In the new study, he and his colleagues took a different approach, attempting to reprogram Müller glia cells into rod photoreceptors in the retinas of uninjured mice, both in wildtype mice and in two strains that serve as models of congenital blindness. The team developed a two-step technique, first injecting an adeno-associated virus with a gene that expresses β-catenin, a protein that helps the glia re-enter the cell cycle, into the retinas of the four-week-old mice. Two weeks later, the mice received a second injection of an adeno-associated virus with the genes that express the transcription factors Otx2, Crx, and Nrl—shown in past studies to aid in the development of rod photoreceptors. 
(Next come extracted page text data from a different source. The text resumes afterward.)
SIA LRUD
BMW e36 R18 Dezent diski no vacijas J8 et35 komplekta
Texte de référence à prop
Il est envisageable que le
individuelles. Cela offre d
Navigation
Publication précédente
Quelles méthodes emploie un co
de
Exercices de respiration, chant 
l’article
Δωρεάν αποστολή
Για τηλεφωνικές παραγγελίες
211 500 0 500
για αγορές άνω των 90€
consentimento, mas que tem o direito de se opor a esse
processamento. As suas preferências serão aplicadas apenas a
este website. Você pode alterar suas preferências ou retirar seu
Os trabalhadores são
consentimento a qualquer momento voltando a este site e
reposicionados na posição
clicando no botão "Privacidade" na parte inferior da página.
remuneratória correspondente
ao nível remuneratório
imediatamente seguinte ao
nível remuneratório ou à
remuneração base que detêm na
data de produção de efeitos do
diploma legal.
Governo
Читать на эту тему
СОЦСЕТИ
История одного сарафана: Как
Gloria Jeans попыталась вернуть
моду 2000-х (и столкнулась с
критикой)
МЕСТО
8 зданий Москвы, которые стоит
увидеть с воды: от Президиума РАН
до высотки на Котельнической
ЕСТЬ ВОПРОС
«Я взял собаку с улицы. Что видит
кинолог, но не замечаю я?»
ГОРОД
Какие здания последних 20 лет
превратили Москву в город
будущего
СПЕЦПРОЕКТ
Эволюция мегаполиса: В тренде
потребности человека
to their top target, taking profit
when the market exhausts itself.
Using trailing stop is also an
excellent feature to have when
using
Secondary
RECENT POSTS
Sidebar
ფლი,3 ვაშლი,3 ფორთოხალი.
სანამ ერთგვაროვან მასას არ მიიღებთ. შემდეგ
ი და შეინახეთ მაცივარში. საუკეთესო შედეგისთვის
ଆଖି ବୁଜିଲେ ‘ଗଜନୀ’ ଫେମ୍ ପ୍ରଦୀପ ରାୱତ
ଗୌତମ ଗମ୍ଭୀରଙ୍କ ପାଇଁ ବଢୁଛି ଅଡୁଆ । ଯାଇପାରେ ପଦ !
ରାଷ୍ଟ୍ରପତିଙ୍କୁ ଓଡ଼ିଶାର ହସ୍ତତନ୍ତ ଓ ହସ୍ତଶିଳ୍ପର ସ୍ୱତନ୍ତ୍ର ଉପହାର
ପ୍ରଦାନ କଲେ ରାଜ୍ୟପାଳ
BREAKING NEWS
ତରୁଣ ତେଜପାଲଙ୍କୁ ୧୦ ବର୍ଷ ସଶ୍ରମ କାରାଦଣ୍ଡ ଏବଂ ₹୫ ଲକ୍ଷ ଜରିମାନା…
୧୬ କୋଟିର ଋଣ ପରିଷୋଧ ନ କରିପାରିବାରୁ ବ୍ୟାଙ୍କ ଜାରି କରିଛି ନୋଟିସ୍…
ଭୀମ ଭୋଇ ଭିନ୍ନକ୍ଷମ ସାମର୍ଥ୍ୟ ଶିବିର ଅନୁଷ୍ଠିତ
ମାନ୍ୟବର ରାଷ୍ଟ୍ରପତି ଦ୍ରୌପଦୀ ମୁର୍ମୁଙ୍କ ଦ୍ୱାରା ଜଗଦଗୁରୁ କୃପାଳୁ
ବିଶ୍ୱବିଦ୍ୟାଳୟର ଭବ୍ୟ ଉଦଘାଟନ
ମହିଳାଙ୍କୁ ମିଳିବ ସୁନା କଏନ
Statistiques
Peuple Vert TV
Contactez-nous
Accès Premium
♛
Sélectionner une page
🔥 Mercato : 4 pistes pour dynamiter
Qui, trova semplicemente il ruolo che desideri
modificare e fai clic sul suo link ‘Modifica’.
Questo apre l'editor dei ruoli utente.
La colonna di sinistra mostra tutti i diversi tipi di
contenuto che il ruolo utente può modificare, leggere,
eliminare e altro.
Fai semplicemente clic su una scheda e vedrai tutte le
Along with the gene therapy, Müller glia cells received the chemical tags EdU and BrdU to monitor cell division, and the results showed that most of the glia underwent one round of cell division after the gene transfer of Ctnnb1, which expresses the β-catenin protein. Inclusion of a rhodopsin-tdTomato tag that indicates differentiation into rods showed that after the second injection, when Müller glia divided, one daughter cell became a rod photoreceptor while the other remained a Müller glia cell. The new rods produced proteins characteristic of the light-sensing retinal cells.
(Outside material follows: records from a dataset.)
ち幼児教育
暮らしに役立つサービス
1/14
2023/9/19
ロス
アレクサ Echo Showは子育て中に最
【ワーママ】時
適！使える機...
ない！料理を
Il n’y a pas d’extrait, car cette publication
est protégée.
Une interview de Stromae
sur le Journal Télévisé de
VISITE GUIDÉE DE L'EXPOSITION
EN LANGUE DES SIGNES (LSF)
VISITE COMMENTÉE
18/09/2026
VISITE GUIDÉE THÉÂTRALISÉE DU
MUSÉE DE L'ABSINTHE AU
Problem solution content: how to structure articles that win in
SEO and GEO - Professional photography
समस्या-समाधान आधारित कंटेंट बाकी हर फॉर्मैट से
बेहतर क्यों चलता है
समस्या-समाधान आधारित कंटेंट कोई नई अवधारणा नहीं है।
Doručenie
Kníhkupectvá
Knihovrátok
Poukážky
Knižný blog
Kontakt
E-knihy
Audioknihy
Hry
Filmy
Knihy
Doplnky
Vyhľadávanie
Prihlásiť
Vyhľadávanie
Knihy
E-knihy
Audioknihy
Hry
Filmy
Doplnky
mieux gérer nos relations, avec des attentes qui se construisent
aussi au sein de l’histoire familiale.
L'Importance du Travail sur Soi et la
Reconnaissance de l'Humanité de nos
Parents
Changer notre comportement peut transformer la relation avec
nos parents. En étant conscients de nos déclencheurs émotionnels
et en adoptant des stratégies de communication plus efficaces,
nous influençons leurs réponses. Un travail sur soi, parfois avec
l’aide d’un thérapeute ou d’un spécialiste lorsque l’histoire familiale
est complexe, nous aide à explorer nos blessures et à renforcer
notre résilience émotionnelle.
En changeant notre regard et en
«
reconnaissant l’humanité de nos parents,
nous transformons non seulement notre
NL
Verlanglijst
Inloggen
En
To test if the newly formed rods detected light, the team examined mice lacking GNAT1, an essential component for phototransduction, that model congenital stationary night blindness in humans and mice with retinal cells expressing mutant GNAT2, which makes it harder for their cone cells to detect light. Recording light responses from retinal ganglion cells in the retinas of mutant mice that got the gene therapy showed that some of the cells responded, whereas none of the cells responded in mutant mice that did not receive the treatment. Chen’s team also detected light responses in the primary visual cortex of the brains of the treated mutant mice but not in the same brain region of untreated blind mice.
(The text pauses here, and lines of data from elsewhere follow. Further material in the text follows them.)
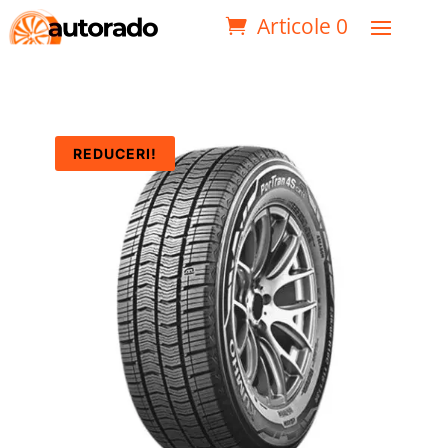
Articole 0
REDUCERI!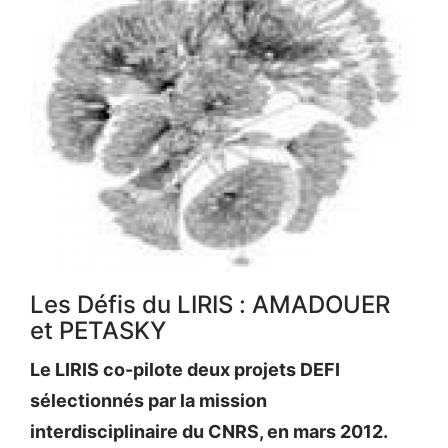
Les Défis du LIRIS : AMADOUER
et PETASKY
Le LIRIS co-pilote deux projets DEFI
sélectionnés par la mission
interdisciplinaire du CNRS, en mars 2012.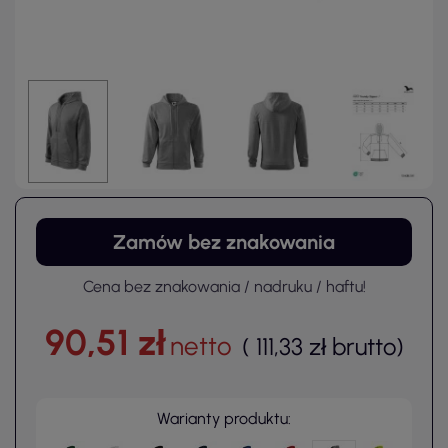
Zamów bez znakowania
Cena bez znakowania / nadruku / haftu!
90,51 zł
netto
(
111,33 zł
brutto
)
Warianty produktu: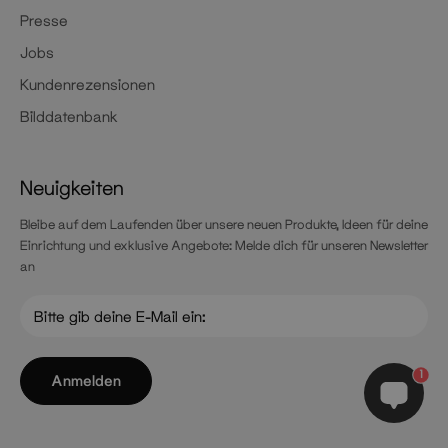
Presse
Jobs
Kundenrezensionen
Bilddatenbank
Neuigkeiten
Bleibe auf dem Laufenden über unsere neuen Produkte, Ideen für deine
Einrichtung und exklusive Angebote: Melde dich für unseren Newsletter
an
1
Anmelden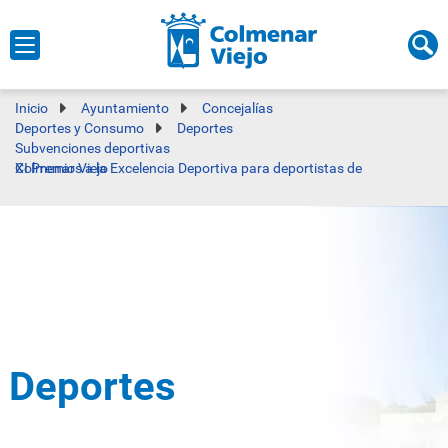
Inicio
Ayuntamiento
Concejalías
Deportes y Consumo
Deportes
Subvenciones deportivas
XI Premios a la Excelencia Deportiva para deportistas de Colmenar Viejo
Deportes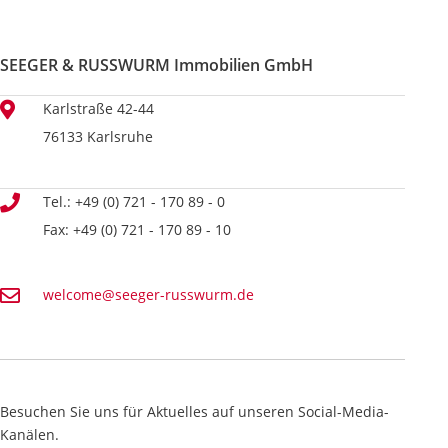
SEEGER & RUSSWURM Immobilien GmbH
Karlstraße 42-44
76133 Karlsruhe
Tel.: +49 (0) 721 - 170 89 - 0
Fax: +49 (0) 721 - 170 89 - 10
welcome@seeger-russwurm.de
Besuchen Sie uns für Aktuelles auf unseren Social-Media-
Kanälen.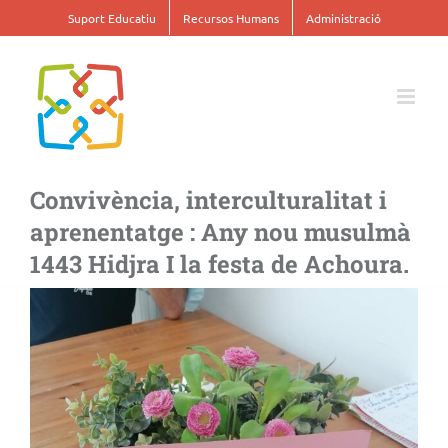
Skip
Suport Educatiu
Recursos Humans
Administració
to
content
Convivència, interculturalitat i
aprenentatge : Any nou musulmà
1443 Hidjra I la festa de Achoura.
View
Larger
Image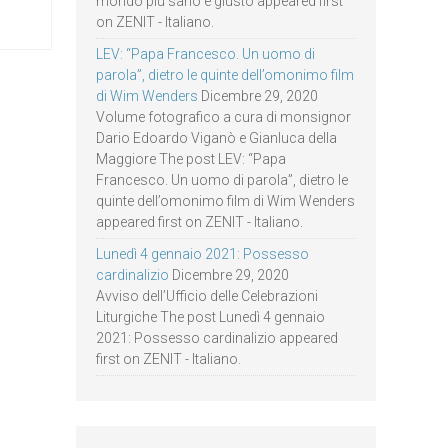
mondo più sano e giusto appeared first
on ZENIT - Italiano.
LEV: “Papa Francesco. Un uomo di
parola”, dietro le quinte dell’omonimo film
di Wim Wenders
Dicembre 29, 2020
Volume fotografico a cura di monsignor
Dario Edoardo Viganò e Gianluca della
Maggiore The post LEV: “Papa
Francesco. Un uomo di parola”, dietro le
quinte dell’omonimo film di Wim Wenders
appeared first on ZENIT - Italiano.
Lunedì 4 gennaio 2021: Possesso
cardinalizio
Dicembre 29, 2020
Avviso dell’Ufficio delle Celebrazioni
Liturgiche The post Lunedì 4 gennaio
2021: Possesso cardinalizio appeared
first on ZENIT - Italiano.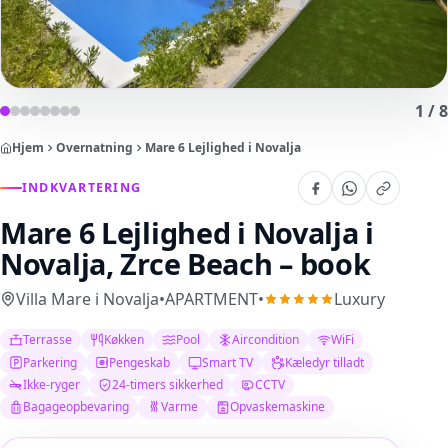
1
/
8
Hjem
Overnatning
Mare 6 Lejlighed i Novalja
INDKVARTERING
Mare 6 Lejlighed i Novalja
i
Novalja, Zrce Beach – book
Villa Mare i Novalja
•
APARTMENT
•
Luxury
Terrasse
Køkken
Pool
Aircondition
WiFi
Parkering
Pengeskab
Smart TV
Kæledyr tilladt
Ikke-ryger
24-timers sikkerhed
CCTV
Bagageopbevaring
Varme
Opvaskemaskine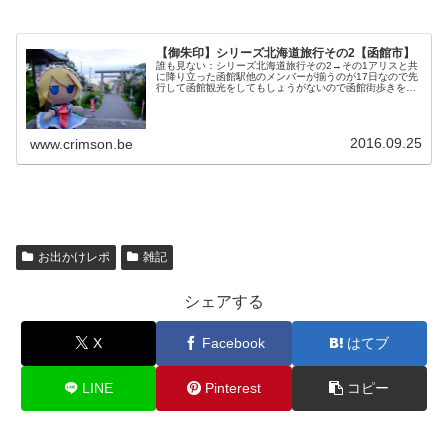
【御朱印】シリーズ北海道旅行その2【函館市】
誰も見ない：シリーズ北海道旅行その2→その1アリスと共
に降り立った函館駅他のメンバーが揃うのが17日なので先
行して函館観光をしてもしょうがないので函館街歩きをし
ようと思い函館市公式観光情報サイトにあった待歩きコー
スマップを参考に街歩きをしま...
2016.09.25
www.crimson.be
お出かけレポ
雑記
シェアする
X
Facebook
はてブ
LINE
Pinterest
コピー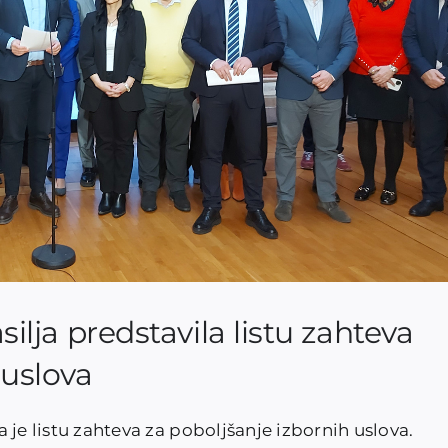
asilja predstavila listu zahteva
 uslova
la je listu zahteva za poboljšanje izbornih uslova.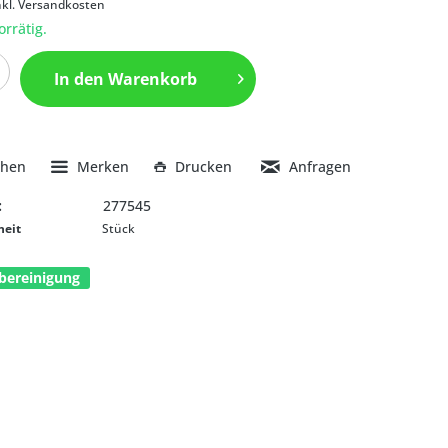
nkl. Versandkosten
orrätig.
In den
Warenkorb
chen
Merken
Drucken
Anfragen
:
277545
heit
Stück
bereinigung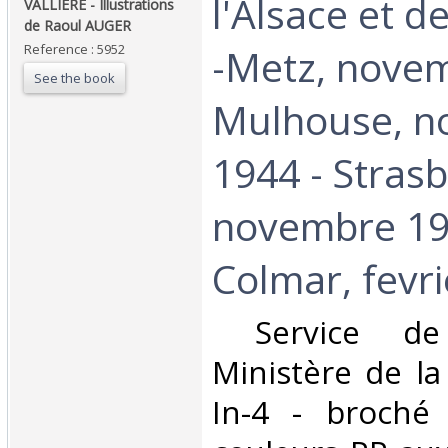
l'Alsace et d
VALLIERE - Illustrations
de Raoul AUGER ‎
Reference : 5952
-Metz, novem
See the book
Mulhouse, n
1944 - Stras
novembre 19
Colmar, fevri
‎ Service d
Ministère de la
In-4 - broché -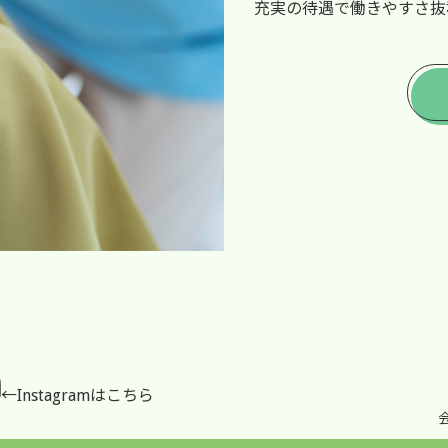
充実の待遇で働きやすさ抜
←Instagramはこちら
“This is an exciting paper, as many labs have been trying to reprogram Müller glia in mammals for some time now,” says Anand Swaroop, a neurobiologist who studies neurodegeneration at the National Eye Institute. “It shows the proof of principle that Müller glia in mammals can be reprogrammed.”

Sumiko Watanabe, a molecular and developmental biologist at Tokyo University who was also not involved in the study, calls the paper impressive and says in an email to The Scientist that it will have a great effect on the field. However, both she and Swaroop note that moving this type of gene therapy into the clinic to treat humans could take some time, as many more questions need to be answered about how the technique would work to replace injured photoreceptor rods. 

Very few Müller glia exist in the retina, Swaroop notes, so if those glia only experience one cell division to make one rod photoreceptor, not many rod photoreceptors will be made, possibly not enough to reverse degeneration. Also, the study does not address whether Müller glia in injured retinas would differentiate into rod photoreceptors or remain as glia. “There are a lot of things still to test and tweak with this technique,” he says.

Chen says one of the first questions his team will address will be how well the congenitally blind mice see after treatment. “We know they see light, but we are not sure how well they see,” he explains. The team also plans to test whether the two-step gene transfer method works in the human retina, but dissected human retinal tissue is hard to obtain, Chen says, so those studies may be a bit more challenging.

K. Yao et al. “Restoration of vision after de novo genesis of rod photoreceptors in mammalian retinas,” Nature, 10.1038/s41586-018-0425-3, 2018.